> I'll take you up on that offer, I've got a P166MMX, 32Mb RAM and 50Mb swap,
> so it's a less powerful machine. I think it can do the job in under 2 hours,
> with no niceing of the script.
500Mhz, 256Mb RAM Windows NT box. :-)
Anyway, the script is at the end of this message.
I finally got sick of dealing with NT's idiocy. Here I had this 120Mb
log file, and I wanted to look at the last 20 lines of the file because
I suspected there was some garbage at the end; but hell, it's not like I
can do "cat logfile| head -20", because there's no head command, and
there's no piping support, for that matter. Sure I can install MKS
Toolkit, but that's the way it always is with NT...install product X to
get support for Y. (And usually people are paying $$$ to add core UNIX
functionality to NT in the form of MKS Toolkit, PCFS, and who knows what
else.) So here I go again loading it into Wordpad, which shoots CPU to
100% and locks up the box...3-finger salute. Such BS.
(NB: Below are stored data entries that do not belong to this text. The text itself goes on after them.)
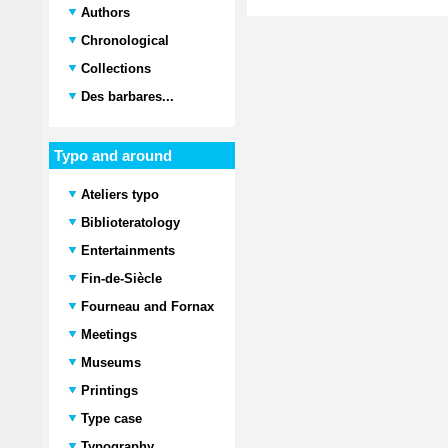
Authors
Chronological
Collections
Des barbares...
Typo and around
Ateliers typo
Biblioteratology
Entertainments
Fin-de-Siècle
Fourneau and Fornax
Meetings
Museums
Printings
Type case
Typography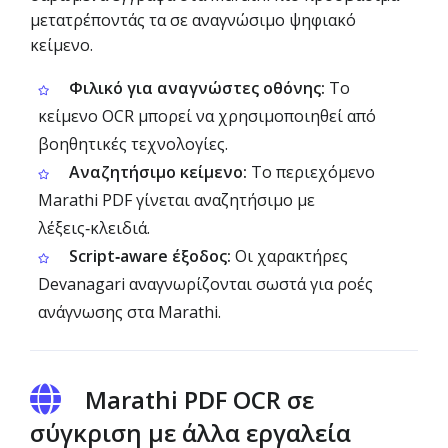
μετατρέποντάς τα σε αναγνώσιμο ψηφιακό
κείμενο.
Φιλικό για αναγνώστες οθόνης:
Το
κείμενο OCR μπορεί να χρησιμοποιηθεί από
βοηθητικές τεχνολογίες.
Αναζητήσιμο κείμενο:
Το περιεχόμενο
Marathi PDF γίνεται αναζητήσιμο με
λέξεις‑κλειδιά.
Script‑aware έξοδος:
Οι χαρακτήρες
Devanagari αναγνωρίζονται σωστά για ροές
ανάγνωσης στα Marathi.
Marathi PDF OCR σε
σύγκριση με άλλα εργαλεία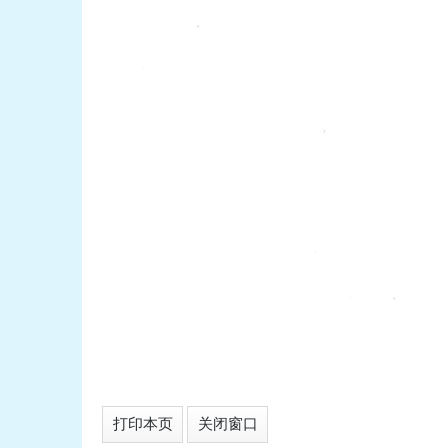
打印本页
关闭窗口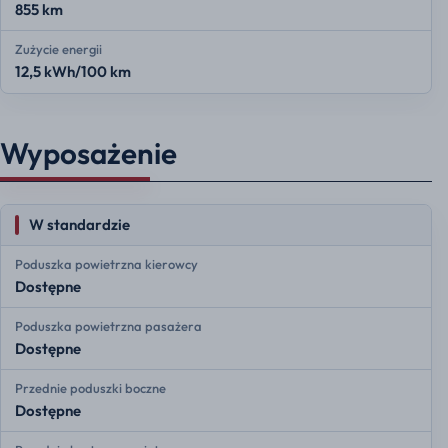
855 km
Zużycie energii
12,5 kWh/100 km
Wyposażenie
W standardzie
Poduszka powietrzna kierowcy
Dostępne
Poduszka powietrzna pasażera
Dostępne
Przednie poduszki boczne
Dostępne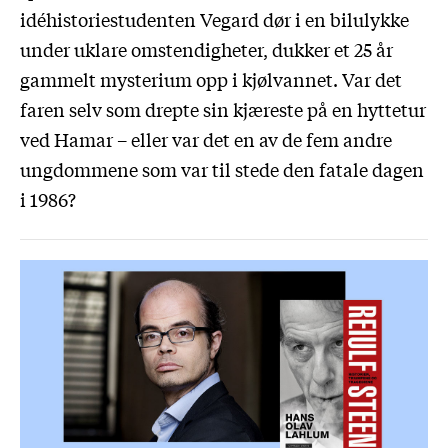
idéhistoriestudenten Vegard dør i en bilulykke
under uklare omstendigheter, dukker et 25 år
gammelt mysterium opp i kjølvannet. Var det
faren selv som drepte sin kjæreste på en hyttetur
ved Hamar – eller var det en av de fem andre
ungdommene som var til stede den fatale dagen
i 1986?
That same 120 Mb log file (after it had been parsed), was bulkcopied
into SQL Server on a decent NT Server (Pentium II, I believe, with Gigs
of disk and plenty of RAM). It amounted to about 750,000 rows of data in
a single table. Even after the table had been indexed, doing any sort of
simple query against that thing would *the NT box. (Bring on the
"you have SQL Server tuned wrong" flames...heh).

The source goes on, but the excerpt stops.